BEGIN Extracted data

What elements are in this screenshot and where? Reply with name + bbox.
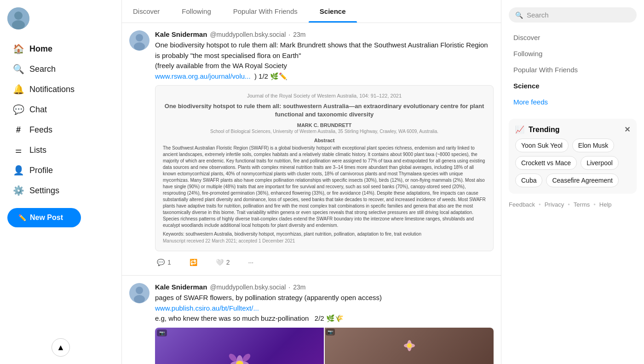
comment-icon: 💬 [157,259,165,266]
search-input[interactable] [527,11,630,19]
new-post-button[interactable]: ✏️ New Post [7,208,81,227]
nav-settings-label: Settings [29,186,59,196]
post-text: pages of SWAFR flowers, by pollination s… [155,293,494,324]
settings-icon: ⚙️ [13,185,24,196]
main-nav: 🏠 Home 🔍 Search 🔔 Notifications 💬 Chat #… [7,39,114,201]
trending-section: 📈 Trending ✕ Yoon Suk Yeol Elon Musk Cro… [509,119,637,194]
right-nav-more-feeds[interactable]: More feeds [509,94,637,110]
nav-search[interactable]: 🔍 Search [7,59,114,79]
svg-point-8 [134,295,145,303]
right-nav-following[interactable]: Following [509,46,637,61]
svg-point-5 [134,42,145,51]
nav-lists-label: Lists [29,145,46,155]
heart-icon: 🤍 [216,259,224,266]
feed-tabs: Discover Following Popular With Friends … [122,0,501,23]
scroll-up-button[interactable]: ▲ [52,338,70,357]
tab-science[interactable]: Science [309,0,357,23]
user-avatar[interactable] [7,7,29,29]
trending-header: 📈 Trending ✕ [515,125,630,134]
right-nav-science[interactable]: Science [509,78,637,93]
photo-label-2: 📷 [326,329,335,335]
trending-tag[interactable]: Liverpool [581,156,619,170]
footer-feedback-link[interactable]: Feedback [509,201,535,208]
post-item: Kale Sniderman @muddypollen.bsky.social … [122,276,501,364]
nav-search-label: Search [29,64,56,74]
post-link[interactable]: www.publish.csiro.au/bt/Fulltext/... [155,304,259,312]
nav-profile[interactable]: 👤 Profile [7,160,114,180]
nav-chat-label: Chat [29,105,47,115]
nav-notifications-label: Notifications [29,85,75,94]
post-body: Kale Sniderman @muddypollen.bsky.social … [155,30,494,268]
footer-dot-1: • [539,201,541,208]
feeds-icon: # [13,124,24,135]
trending-tag[interactable]: Crockett vs Mace [515,156,577,170]
footer-terms-link[interactable]: Terms [574,201,590,208]
post-time: 23m [293,283,305,291]
paper-abstract-label: Abstract [163,138,486,143]
tab-popular[interactable]: Popular With Friends [222,0,309,23]
trending-close-button[interactable]: ✕ [624,125,630,134]
repost-button[interactable]: 🔁 [188,257,199,268]
photo-cell-top-right: 📷 [325,328,494,364]
new-post-label: New Post [30,214,63,222]
nav-feeds-label: Feeds [29,125,52,135]
post-author: Kale Sniderman [155,283,207,291]
right-sidebar: 🔍 Discover Following Popular With Friend… [501,0,644,364]
paper-body: The Southwest Australian Floristic Regio… [163,145,486,229]
like-count: 2 [226,259,230,266]
nav-settings[interactable]: ⚙️ Settings [7,180,114,201]
post-avatar[interactable] [129,283,150,303]
svg-point-1 [14,12,23,20]
tab-discover[interactable]: Discover [122,0,171,23]
trending-tags: Yoon Suk Yeol Elon Musk Crockett vs Mace… [515,139,630,187]
nav-lists[interactable]: ⚌ Lists [7,140,114,160]
trending-icon: 📈 [515,126,524,133]
nav-chat[interactable]: 💬 Chat [7,99,114,120]
more-button[interactable]: ··· [247,257,256,268]
search-box: 🔍 [509,7,637,23]
post-time: 23m [293,31,305,38]
post-photo-grid: 📷 📷 [155,328,494,364]
svg-point-4 [136,34,143,41]
profile-icon: 👤 [13,165,24,176]
paper-keywords: Keywords: southwestern Australia, biodiv… [163,231,486,237]
tab-following[interactable]: Following [171,0,222,23]
svg-point-2 [12,20,25,29]
svg-point-16 [407,343,412,348]
more-icon: ··· [248,259,254,266]
post-author: Kale Sniderman [155,30,207,38]
right-nav-popular[interactable]: Popular With Friends [509,62,637,77]
post-separator: · [288,31,290,38]
trending-tag[interactable]: Elon Musk [572,139,614,152]
nav-home[interactable]: 🏠 Home [7,39,114,59]
right-nav-discover[interactable]: Discover [509,30,637,45]
paper-journal: Journal of the Royal Society of Western … [163,93,486,98]
trending-tag[interactable]: Ceasefire Agreement [546,173,619,187]
new-post-icon: ✏️ [18,214,26,221]
left-sidebar: 🏠 Home 🔍 Search 🔔 Notifications 💬 Chat #… [0,0,122,364]
nav-notifications[interactable]: 🔔 Notifications [7,79,114,99]
main-feed: Discover Following Popular With Friends … [122,0,501,364]
footer-help-link[interactable]: Help [599,201,612,208]
footer-links: Feedback • Privacy • Terms • Help [509,201,637,208]
lists-icon: ⚌ [13,144,24,156]
post-body: Kale Sniderman @muddypollen.bsky.social … [155,283,494,364]
trending-tag[interactable]: Cuba [515,173,542,187]
post-handle: @muddypollen.bsky.social [210,31,286,38]
post-link[interactable]: www.rswa.org.au/journal/volu... [155,72,251,80]
repost-icon: 🔁 [190,259,197,266]
like-button[interactable]: 🤍 2 [214,257,232,268]
footer-privacy-link[interactable]: Privacy [545,201,564,208]
nav-feeds[interactable]: # Feeds [7,120,114,140]
flower-illustration-1 [226,351,253,364]
footer-dot-2: • [568,201,570,208]
svg-point-7 [136,287,143,294]
trending-tag[interactable]: Yoon Suk Yeol [515,139,569,152]
right-nav: Discover Following Popular With Friends … [509,30,637,110]
post-paper-image: Journal of the Royal Society of Western … [155,85,494,251]
post-handle: @muddypollen.bsky.social [210,283,286,291]
post-avatar[interactable] [129,30,150,51]
flower-illustration-2 [400,336,419,355]
comment-button[interactable]: 💬 1 [155,257,173,268]
photo-label-1: 📷 [157,329,167,336]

END Extracted data

Work task. Write out the data word for word. Any picture is to be skipped.

Your solution.
What elements are in this screenshot and where? Reply with name + bbox.
comment-icon: 💬 [157,259,165,266]
search-input[interactable] [527,11,630,19]
new-post-button[interactable]: ✏️ New Post [7,208,81,227]
nav-settings-label: Settings [29,186,59,196]
post-text: pages of SWAFR flowers, by pollination s… [155,293,494,324]
settings-icon: ⚙️ [13,185,24,196]
main-nav: 🏠 Home 🔍 Search 🔔 Notifications 💬 Chat #… [7,39,114,201]
trending-section: 📈 Trending ✕ Yoon Suk Yeol Elon Musk Cro… [509,119,637,194]
right-nav-more-feeds[interactable]: More feeds [509,94,637,110]
nav-search[interactable]: 🔍 Search [7,59,114,79]
svg-point-8 [134,295,145,303]
right-nav-following[interactable]: Following [509,46,637,61]
svg-point-5 [134,42,145,51]
nav-lists-label: Lists [29,145,46,155]
heart-icon: 🤍 [216,259,224,266]
feed-tabs: Discover Following Popular With Friends … [122,0,501,23]
scroll-up-button[interactable]: ▲ [52,338,70,357]
tab-science[interactable]: Science [309,0,357,23]
user-avatar[interactable] [7,7,29,29]
trending-header: 📈 Trending ✕ [515,125,630,134]
right-nav-science[interactable]: Science [509,78,637,93]
photo-label-2: 📷 [326,329,335,335]
trending-tag[interactable]: Liverpool [581,156,619,170]
footer-feedback-link[interactable]: Feedback [509,201,535,208]
post-item: Kale Sniderman @muddypollen.bsky.social … [122,276,501,364]
nav-search-label: Search [29,64,56,74]
post-link[interactable]: www.publish.csiro.au/bt/Fulltext/... [155,304,259,312]
nav-profile[interactable]: 👤 Profile [7,160,114,180]
nav-chat-label: Chat [29,105,47,115]
nav-notifications-label: Notifications [29,85,75,94]
post-body: Kale Sniderman @muddypollen.bsky.social … [155,30,494,268]
footer-dot-1: • [539,201,541,208]
feeds-icon: # [13,124,24,135]
trending-tag[interactable]: Crockett vs Mace [515,156,577,170]
footer-terms-link[interactable]: Terms [574,201,590,208]
post-time: 23m [293,283,305,291]
paper-abstract-label: Abstract [163,138,486,143]
tab-popular[interactable]: Popular With Friends [222,0,309,23]
trending-close-button[interactable]: ✕ [624,125,630,134]
repost-button[interactable]: 🔁 [188,257,199,268]
photo-cell-top-right: 📷 [325,328,494,364]
new-post-label: New Post [30,214,63,222]
nav-feeds-label: Feeds [29,125,52,135]
post-author: Kale Sniderman [155,283,207,291]
right-sidebar: 🔍 Discover Following Popular With Friend… [501,0,644,364]
paper-body: The Southwest Australian Floristic Regio… [163,145,486,229]
like-count: 2 [226,259,230,266]
nav-settings[interactable]: ⚙️ Settings [7,180,114,201]
post-avatar[interactable] [129,283,150,303]
svg-point-1 [14,12,23,20]
tab-discover[interactable]: Discover [122,0,171,23]
trending-tags: Yoon Suk Yeol Elon Musk Crockett vs Mace… [515,139,630,187]
nav-lists[interactable]: ⚌ Lists [7,140,114,160]
trending-icon: 📈 [515,126,524,133]
nav-chat[interactable]: 💬 Chat [7,99,114,120]
more-button[interactable]: ··· [247,257,256,268]
search-box: 🔍 [509,7,637,23]
post-time: 23m [293,31,305,38]
post-photo-grid: 📷 📷 [155,328,494,364]
svg-point-4 [136,34,143,41]
profile-icon: 👤 [13,165,24,176]
paper-keywords: Keywords: southwestern Australia, biodiv… [163,231,486,237]
tab-following[interactable]: Following [171,0,222,23]
svg-point-2 [12,20,25,29]
svg-point-16 [407,343,412,348]
more-icon: ··· [248,259,254,266]
post-author: Kale Sniderman [155,30,207,38]
right-nav-popular[interactable]: Popular With Friends [509,62,637,77]
post-separator: · [288,31,290,38]
trending-tag[interactable]: Elon Musk [572,139,614,152]
nav-home[interactable]: 🏠 Home [7,39,114,59]
right-nav-discover[interactable]: Discover [509,30,637,45]
paper-journal: Journal of the Royal Society of Western … [163,93,486,98]
trending-tag[interactable]: Ceasefire Agreement [546,173,619,187]
new-post-icon: ✏️ [18,214,26,221]
left-sidebar: 🏠 Home 🔍 Search 🔔 Notifications 💬 Chat #… [0,0,122,364]
nav-notifications[interactable]: 🔔 Notifications [7,79,114,99]
main-feed: Discover Following Popular With Friends … [122,0,501,364]
footer-help-link[interactable]: Help [599,201,612,208]
footer-links: Feedback • Privacy • Terms • Help [509,201,637,208]
lists-icon: ⚌ [13,144,24,156]
post-body: Kale Sniderman @muddypollen.bsky.social … [155,283,494,364]
trending-tag[interactable]: Cuba [515,173,542,187]
post-handle: @muddypollen.bsky.social [210,31,286,38]
post-link[interactable]: www.rswa.org.au/journal/volu... [155,72,251,80]
repost-icon: 🔁 [190,259,197,266]
like-button[interactable]: 🤍 2 [214,257,232,268]
footer-privacy-link[interactable]: Privacy [545,201,564,208]
nav-feeds[interactable]: # Feeds [7,120,114,140]
flower-illustration-1 [226,351,253,364]
footer-dot-2: • [568,201,570,208]
svg-point-7 [136,287,143,294]
trending-tag[interactable]: Yoon Suk Yeol [515,139,569,152]
right-nav: Discover Following Popular With Friends … [509,30,637,110]
post-paper-image: Journal of the Royal Society of Western … [155,85,494,251]
post-handle: @muddypollen.bsky.social [210,283,286,291]
post-avatar[interactable] [129,30,150,51]
flower-illustration-2 [400,336,419,355]
comment-button[interactable]: 💬 1 [155,257,173,268]
photo-label-1: 📷 [157,329,167,336]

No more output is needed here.